After completing this module, you will be able to:
- Describe how Data Quality Services can help you manage data quality
- Use Data Quality Services to cleanse your data
- Use Data Quality Services to match data
Module 9: Using Master Data Services
Master Data Services provides a way for organizations to standardize data and improve the quality, consistency, and reliability of the data that guides key business decisions.

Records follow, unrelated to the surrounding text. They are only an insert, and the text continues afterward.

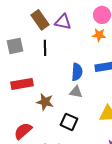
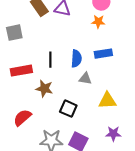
black line: (45, 48) -> (50, 60), moved
gray triangle: (76, 92) -> (85, 79), moved

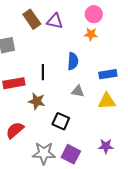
blue rectangle: (103, 54) -> (108, 74), moved
blue semicircle: (76, 59) -> (73, 61), moved
yellow triangle: (107, 101) -> (107, 101), moved

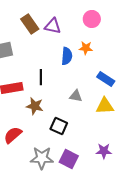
orange star: (91, 34) -> (86, 48), moved
blue semicircle: (73, 61) -> (67, 56), moved
blue rectangle: (108, 74) -> (106, 79), turned 42

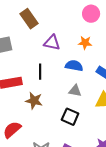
purple triangle: (53, 26) -> (52, 43), moved
blue semicircle: (67, 56) -> (74, 66), moved, turned -84
black square: (59, 126) -> (70, 117), moved

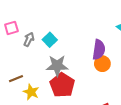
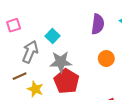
gray arrow: (29, 39) -> (30, 52), moved, size x1.5
purple semicircle: (99, 50) -> (98, 24), moved

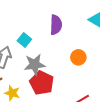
purple semicircle: (98, 24) -> (56, 25), moved

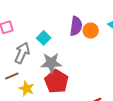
orange circle: (78, 57) -> (91, 31), moved

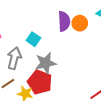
red pentagon: (56, 81) -> (40, 82), moved

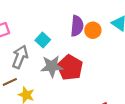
red pentagon: (40, 82) -> (70, 68), moved

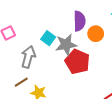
orange circle: (93, 30) -> (96, 34), moved
gray star: (52, 66) -> (66, 45), moved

This module introduces Master Data Services and explains the benefits of using it.
After completing this module, you will be able to:
- Describe key Master Data Services concepts
- Implement a Master Data Services model
- Use Master Data Services tools to manage master data
- Use Master Data Services tools to create a master data hub
Module 10: Extending SQL Server Integration Services
This module describes the techniques you can use to extend SSIS. The module is not designed to be a comprehensive guide to developing custom SSIS solutions, but to provide an awareness of the fundamental steps required to use custom components and scripts in an ETL process that is based on SSIS.
After completing this module, you will be able to:
- Include custom scripts in an SSIS package
- Describe how custom components can be used to extend SSIS
Module 11: Deploying and Configuring SSIS Packages
In this module, students will learn how to deploy packages and their dependencies to a server, and how to manage and monitor the execution of deployed packages.
After completing this module, you will be able to:
- Describe considerations for SSIS deployment.
- Deploy SSIS projects.
- Plan SSIS package execution.
Module 12: Consuming Data in a Data Warehouse
This module introduces business intelligence (BI) solutions and describes how you can use a data warehouse as the basis for enterprise and self-service BI.
After completing this module, you will be able to:
- Describe BI and common BI scenarios
- Describe how a data warehouse can be used in enterprise BI scenarios
- Describe how a data warehouse can be used in self-service BI scenarios
Requirements:
This course requires that you meet the following prerequisites:
- At least 2 years’ experience of working with relational databases, including:
- Designing a normalized database.
- Creating tables and relationships.
- Querying with Transact-SQL.
- Some exposure to basic programming constructs (such as looping and branching).
- An awareness of key business priorities such as revenue, profitability, and financial accounting is desirable.